Long covid
The effect of SARS-COV-2 Infections on Amyloid Formation of Serum Amyloid A
https://www.biorxiv.org/conten…/2021.05.18.444723v1.full
Abstract
A marker for the severeness and disease progress of COVID-19 is overexpression of serum amyloid A (SAA) to levels that in other diseases are associated with a risk for SAA amyloidosis. This secondary illness is characterized by formation and deposition of SAA amyloids in blood vessels, causing inflammation, thrombosis and sometimes organ failure, with symptoms resembling the multisystem inflammatory syndrome (MIS) observed in some COVID-19 survivors. Hence, in order to understand better the danger of SAA amyloidosis in the context of COVID-19 we have used molecular dynamic simulations to study the effect of a SARS-COV-2 protein segment on SAA amyloid formation. We find that presence of the nine-residue segment SK9, located on the Envelope protein, increases the propensity for SAA fibril formation by three mechanisms: it reduces the stability of the lipid-transporting hexamer shifting the equilibrium toward monomers, it increases the frequency of aggregation-prone configurations in the resulting chains, and it raises the stability of SAA fibrils. Our results therefore suggest that SAA amyloidosis-related pathologies are a long-term risk of SARS-COV-2 infections.
Conclusions
The concentration of Human Serum Amyloid A (SAA) in acute COVID-19 patients can grow to levels that in patients with certain cancers or inflammatory diseases may cause systemic amyloidosis as a secondary illness. Hence, SARS-COV-2 infections may also increase the risk for SAA amyloid formation and subsequent pathologies. However, overexpression of SAA does not always lead to systemic amyloidosis, and mechanisms exist for downregulating SAA concentration and minimizing the risk for amyloidosis. In the present paper we use molecular dynamics to study how presence of SARS-COV-2 proteins may interfere with these protection mechanisms by changing the propensity for forming SAA amyloids. In order to reduce computational cost, we have restricted ourselves the nine-residue-segment S55FYVYSRVK63 (SK9) on the C-terminal tail of the SARS-COV2-Envelope protein whose location makes it likely to interact with SAA proteins.
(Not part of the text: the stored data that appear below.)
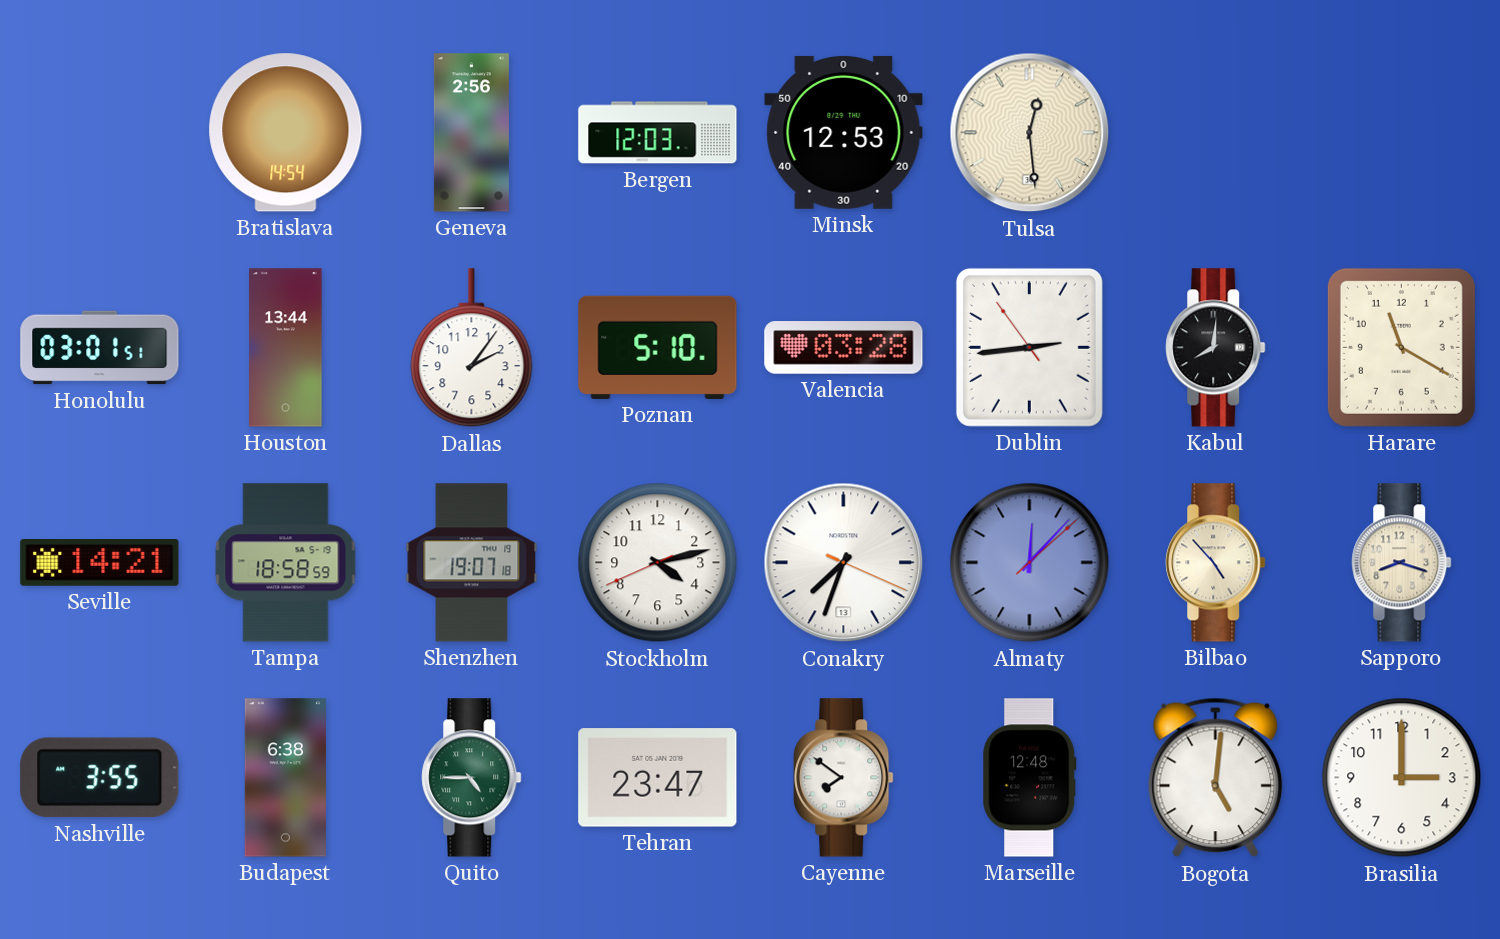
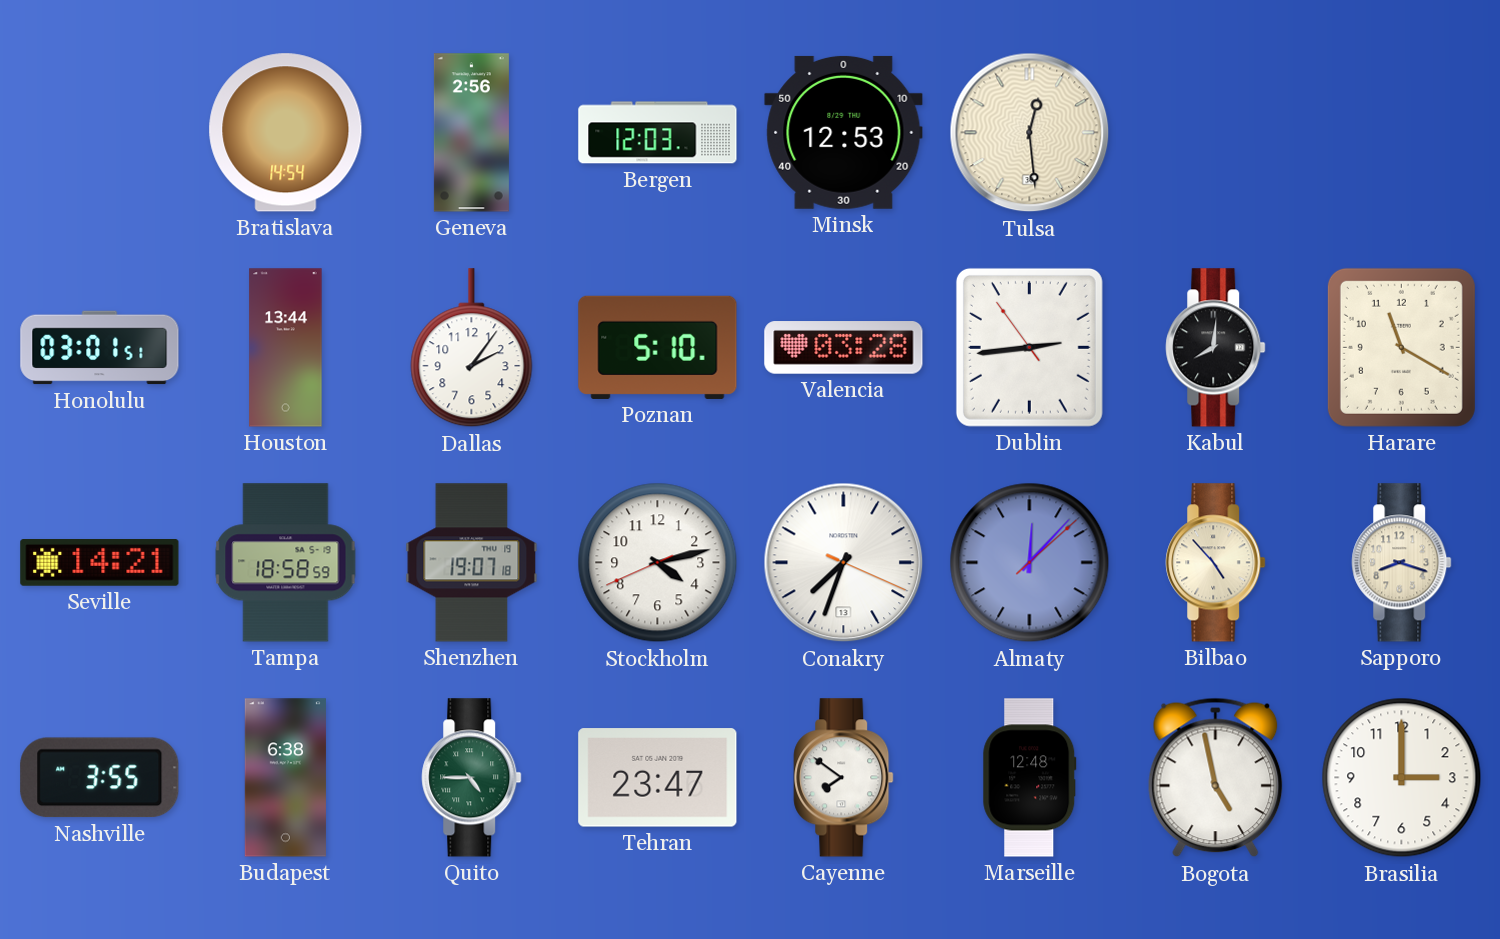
Bogota: 5:01 -> 4:58
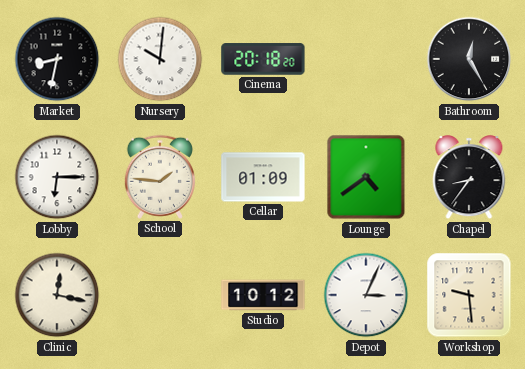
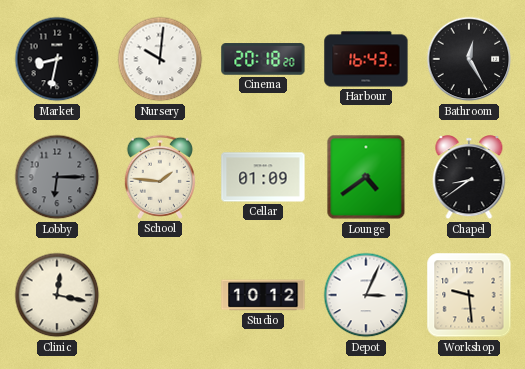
Harbour: none -> 16:43
Lobby dial: white -> grey
Chapel: 8:36 -> 8:39
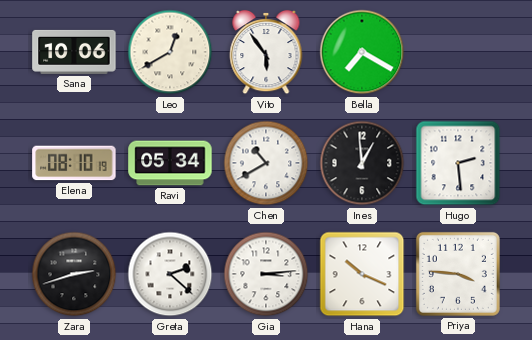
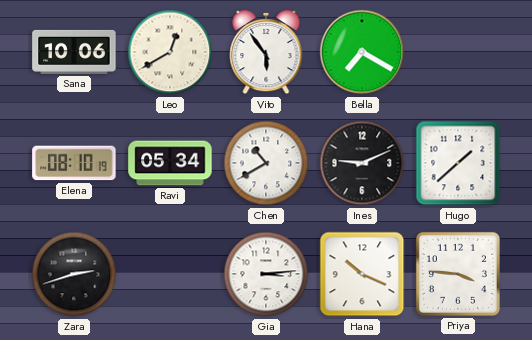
Ines: 12:59 -> 9:11
Hugo: 2:29 -> 1:38
Greta: 2:22 -> none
Our simulations show that SARS-COV-2 proteins can increase the risk for SAA fibril formation by three mechanism. First, binding of the SK9 reduces the stability of the biologically active SAA hexamer in which SAA transports lipids during inflammation, shifting the equilibrium toward monomers. As monomers are SAA proteins subject to enzymatic cleavage into smaller fragments, and only these fragments are found in SAA fibrils. Hence, by shifting the equilibrium toward the monomers, presence of the viral protein segment SK9 increases the risk for fibril formation. This risk is further enhanced by the interaction of SK9 with the SAA fragments, which increase the frequency of the aggregation prone form (called by us helix-weakened) and for this motif raises the propensity to form β-strands, especially for the first eleven residues known to be crucial for fibril formation. Finally, presence of the amyloidogenic segment SK9 also stabilizes SAA fibrils, moving further the equilibrium toward the fibril, and therefore enhancing the probability for amyloid formation. Hence, our simulations strengthen our hypothesis that SARSCOV-2 infections raise the risk for SAA amyloidosis during or after COVID-19. As SAA amyloidosis is characterized by formation and deposition of SAA amyloids in the blood vessels, causing inflammation and thrombosis, it may be behind the broad spectrum of severe and at times lifethreatening cardiovascular, gastrointestinal, dermatologic, and neurological symptoms, commonly summarized as multisystem inflammatory syndrome (MISC) sometimes observed in COVID-19 survivors11.
It is interesting to speculate why amyloidogenic regions such as SK9 on SARS-COV-2 proteins seem to have such a pronounced effect on SAA amyloid formation. One possibility would be that fibril formation is part of the immune response and serves as a way to entrap and neutralize the virus. Such a microbial protection hypothesis37,38 has been suggest in context of Herpes Simplex I infections and the development of Alzheimer’s Disease. Amyloid formation by SAA may serve a similar role, with SAA amyloidosis would be a consequence of this mechanism becoming overwhelmed. Further work will be needed to test this hypothesis.